Data entries
■ ■ ■

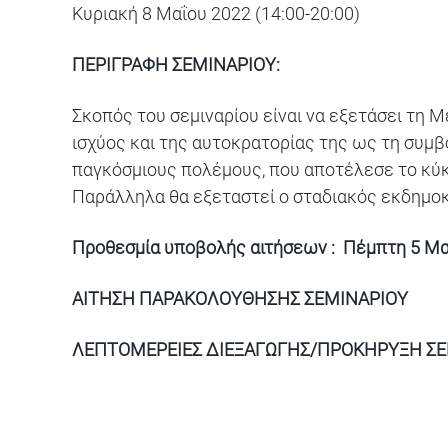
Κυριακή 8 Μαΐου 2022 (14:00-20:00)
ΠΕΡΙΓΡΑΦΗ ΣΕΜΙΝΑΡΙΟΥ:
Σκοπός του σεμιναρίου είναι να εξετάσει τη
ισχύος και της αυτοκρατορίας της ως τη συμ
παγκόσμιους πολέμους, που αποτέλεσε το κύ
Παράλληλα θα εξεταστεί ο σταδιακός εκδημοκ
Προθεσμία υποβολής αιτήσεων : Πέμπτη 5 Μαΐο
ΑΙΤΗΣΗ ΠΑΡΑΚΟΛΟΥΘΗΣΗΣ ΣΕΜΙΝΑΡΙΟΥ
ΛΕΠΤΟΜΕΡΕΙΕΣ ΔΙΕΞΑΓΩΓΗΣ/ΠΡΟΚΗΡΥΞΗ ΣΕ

■ ■ ■

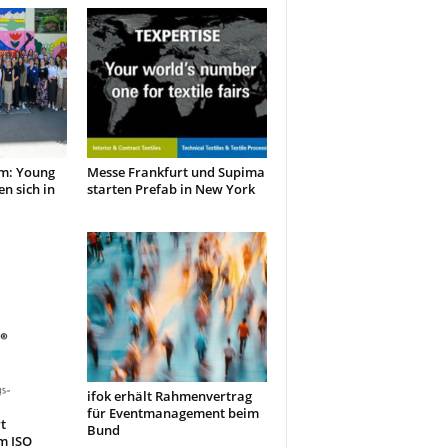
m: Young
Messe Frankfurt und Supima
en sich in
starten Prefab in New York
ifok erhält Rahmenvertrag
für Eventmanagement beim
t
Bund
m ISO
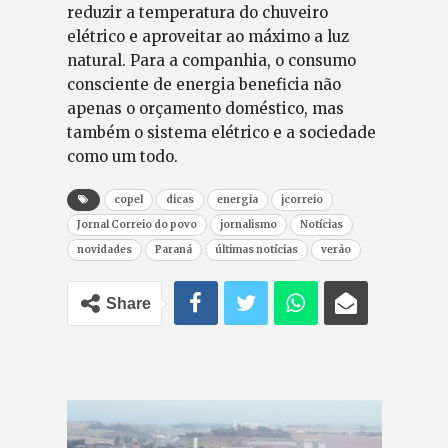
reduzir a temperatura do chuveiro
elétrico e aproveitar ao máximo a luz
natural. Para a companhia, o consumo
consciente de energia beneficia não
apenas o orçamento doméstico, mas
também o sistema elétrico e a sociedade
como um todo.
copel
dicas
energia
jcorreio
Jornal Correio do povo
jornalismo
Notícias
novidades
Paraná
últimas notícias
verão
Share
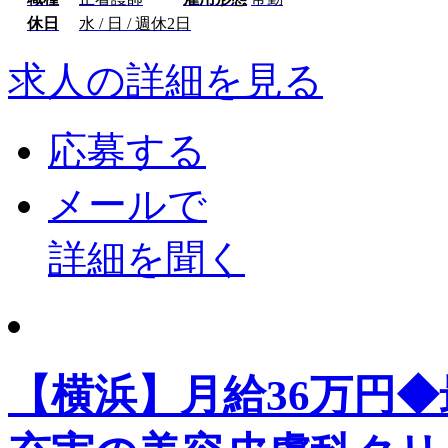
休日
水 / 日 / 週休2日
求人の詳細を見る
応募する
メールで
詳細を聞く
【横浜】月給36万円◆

■ ■ ■

Only the lines above from the line with "Κυριακή 8 Μαΐου 2022 (14:00-20:00)" to the line with "ΛΕΠΤΟΜΕΡΕΙΕΣ ΔΙΕΞΑΓΩΓΗΣ/ΠΡΟΚΗΡΥΞΗ ΣΕ", those two lines included, should be reproduced exactly.

[Answer box]
Κυριακή 8 Μαΐου 2022 (14:00-20:00)
ΠΕΡΙΓΡΑΦΗ ΣΕΜΙΝΑΡΙΟΥ:
Σκοπός του σεμιναρίου είναι να εξετάσει τη
ισχύος και της αυτοκρατορίας της ως τη συμ
παγκόσμιους πολέμους, που αποτέλεσε το κύ
Παράλληλα θα εξεταστεί ο σταδιακός εκδημοκ
Προθεσμία υποβολής αιτήσεων : Πέμπτη 5 Μαΐο
ΑΙΤΗΣΗ ΠΑΡΑΚΟΛΟΥΘΗΣΗΣ ΣΕΜΙΝΑΡΙΟΥ
ΛΕΠΤΟΜΕΡΕΙΕΣ ΔΙΕΞΑΓΩΓΗΣ/ΠΡΟΚΗΡΥΞΗ ΣΕ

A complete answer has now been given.